Atlantis astronaut Michael Massimino couldn’t remove an inch-and-a-quarter long bolt attaching a handrail to the outside of a scientific instrument he needed to fix. The rail had to be removed or at least bent out of the way.

That was only the beginning of a hard-luck day. Massimino’s run of bad luck continued when a tool’s battery died.
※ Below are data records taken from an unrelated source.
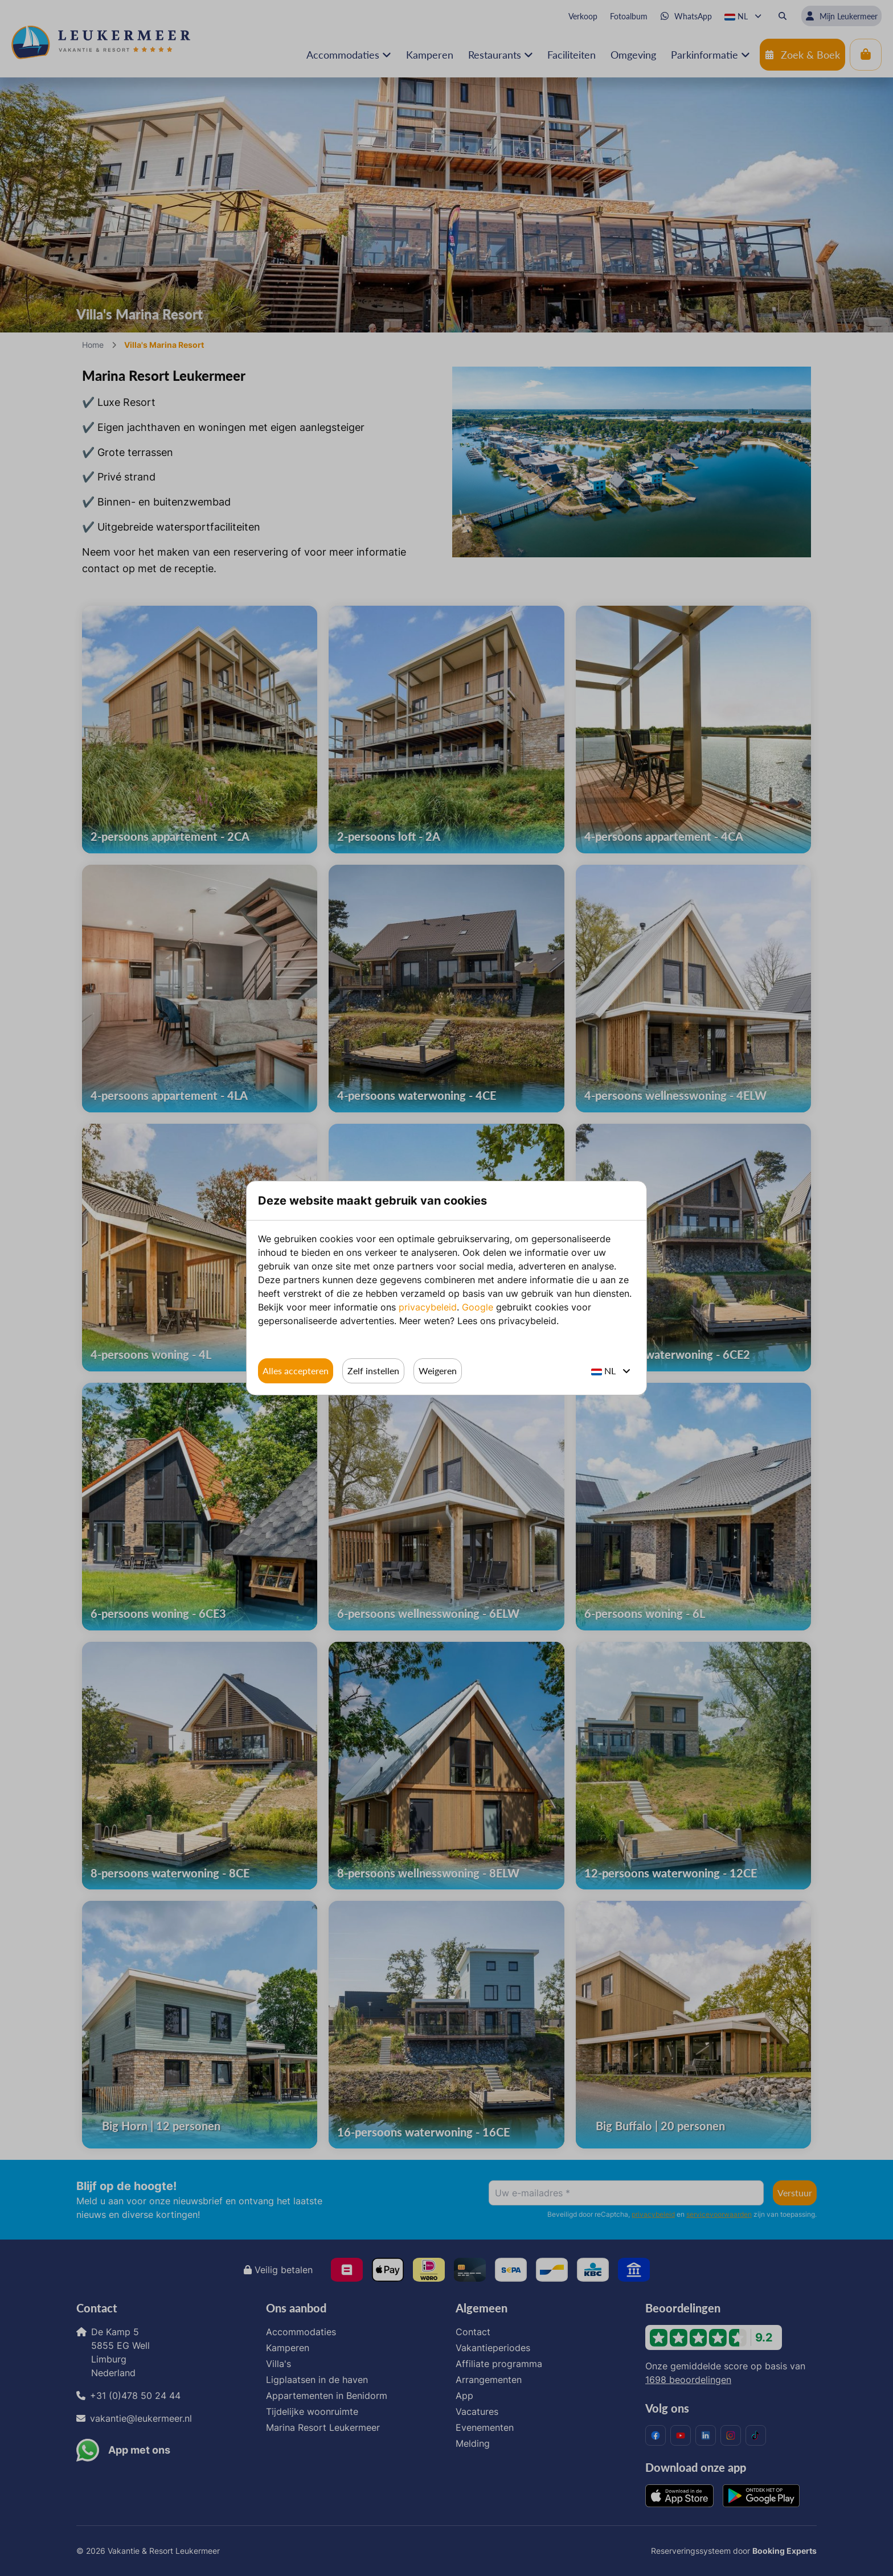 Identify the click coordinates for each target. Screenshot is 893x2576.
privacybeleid (428, 1307)
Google (477, 1307) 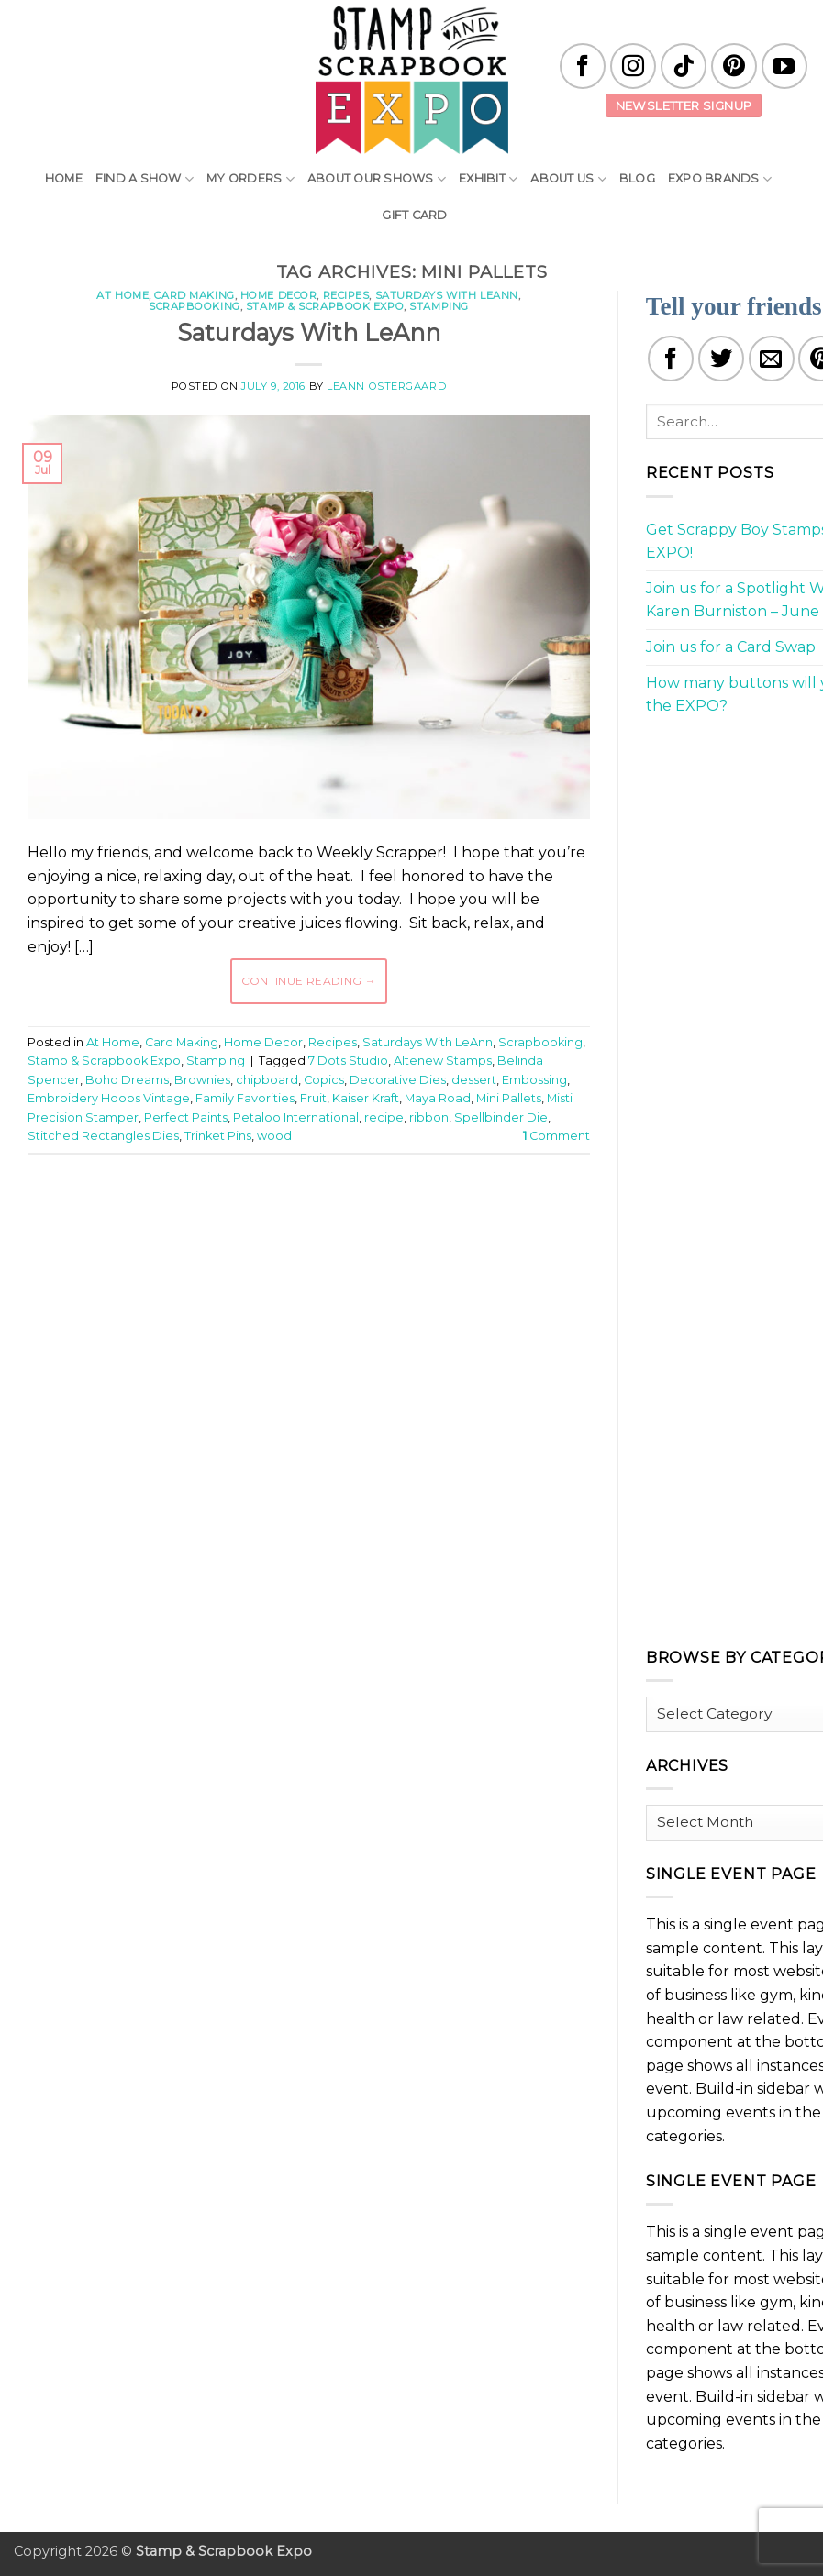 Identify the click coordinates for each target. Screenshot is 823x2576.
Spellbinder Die (501, 1117)
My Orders (250, 179)
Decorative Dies (398, 1080)
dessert (473, 1080)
It took more than half an hour for him to go back to the shuttle, swap out batteries and recharge his oxygen supply.

The problems put spacewalkers so far behind schedule that they had to abandon the second part of their spacewalk: replacing some worn insulation on the telescope.

NASA, which prides itself on being prepared, had not anticipated a bolt problem while removing the foot-and-a-half long handrail, said lead flight controller Tony Ceccacci.

Astronomers, whose nerves were tried by the spacewalk, were still happy because it was the second straight resurrection of a much-used but dead scientific device.

“The science capabilities we’ve been given today are fabulous,” Jennifer Wiseman, NASA’s chief of stellar astrophysics said at a late Sunday news conference. “It’s almost like starting with a brand-new observatory.”

The marathon spacewalk by Massimino and Michael Good took so long — just more than eight hours — that it was the sixth longest U.S. spacewalk and a few minutes longer than the one Friday.

When several tries with different expensive tools couldn’t remove the stripped-out bolt, Mission Control in Houston told Massimino to go for the less precise yank.

At Goddard Space Flight Center in Maryland, engineers twice tested that pull on a mock-up before Massimino was told to use his muscles.

“You hope you don’t get to the point where you just close your eyes and pull and hope nothing (bad) happens,” said James Cooper, the Goddard mechanical systems manager for the repair mission. “But we had run out of other options.”

Astronauts were careful to tape pieces so they wouldn’t fly away and become potential missiles.